それは、ヨーロッパで起きた、信じられないほどの戦争の数と比べると、極端に少ないことが分かります。
それぞれの戦争に、それが起きた理由や背景がありますが、15世紀の末からの500年間の歴史を見ると、その四つの戦争が、全てつながって見えてきます。
ひとつひとつの戦争を個々に見るのは、木を見て森を見ないようなものですので、まずは是非一度、「15〜20世紀の歴史」をご覧ください。
いくつもの別々の民族、人種、国々が隣り合わせ、頻繁に戦争が起きて国境線が変わり続けた大陸とは違い、島国である日本は他の国から責められにくくはありましたが、それでも朝鮮半島は比較的に近くにあります。
その距離は、泳いで渡れる人もいるイギリスとフランスの約34kmよりも広くて約200kmあり、さらには風向きは変わりやすく、海流は速くて場所によっては暗礁や浅瀬、渦もあり、小さな船で渡るのは簡単ではありません。
それでも鎌倉時代、マルコポーロが蒙古で活躍していた頃、蒙古とその属国であった高麗の大軍に襲われたことがあるように、常に北からの危機感を持ち続けていました。
宗主国として朝鮮半島での影響力を引き続き保ちたい清国(現中国)と、南下政策を行うロシアを恐れ、朝鮮半島での清国の支配力を避けたく、朝鮮半島を大陸からの侵略に対する緩衝地帯として独立を望んだ日本との間で1894年7月から1895年4月の間で起きた戦争。
大陸側からの侵略を恐れた日本は、日本の国境や日本海がその境目では不十分であると考えて、朝鮮が清国の属国でい続けるのではなくて、朝鮮半島の独立を望んでいました。
もし朝鮮半島が清国に属するのではなくて独立すれば、朝鮮半島が日本への大陸からの脅威の緩衝地帯になるからです。
当時、朝鮮半島で起きて全半島に広まった甲午農民戦争という農民の反乱を自力で鎮圧できないと悟った李氏朝鮮政府は、宗主国である清国に来援を求めました。
それを嫌った日本政府も、前年に締結したばかりの天津条約に基づいて、6月2日に日本人居留民保護を目的にした兵力派遣を決定。
李氏朝鮮及び清国は両国の撤兵を求めましたが、日本は李氏朝鮮の王族である高宗から朝鮮の独立と清国側の撤兵の依頼を受けて対立、日清戦争の始まりとなりました。
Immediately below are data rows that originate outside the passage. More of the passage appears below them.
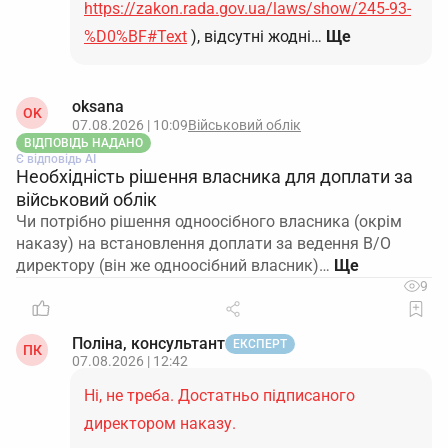
https://zakon.rada.gov.ua/laws/show/245-93-
%D0%BF#Text
), відсутні жодні…
Ще
oksana
OK
07.08.2026 | 10:09
Військовий облік
ВІДПОВІДЬ НАДАНО
Є відповідь АІ
Необхідність рішення власника для доплати за
військовий облік
Чи потрібно рішення одноосібного власника (окрім
наказу) на встановлення доплати за ведення В/О
директору (він же одноосібний власник)…
9
Поліна, консультант
ЕКСПЕРТ
ПК
07.08.2026 | 12:42
Ні, не треба. Достатньо підписаного
директором наказу.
当時の清国は「眠れる獅子」と言われるほどの大国で、GDPはほぼアメリカと同じで日本の約5倍、兵力も約63万対約24万で、世界の予想の大半も清国の勝利でした。
但し当時の日本に滞在して日本海軍を視察したベルギーの特命全権公使、アルベール・ダネタン男爵は、勝つ方は日本であると確信していたそうです。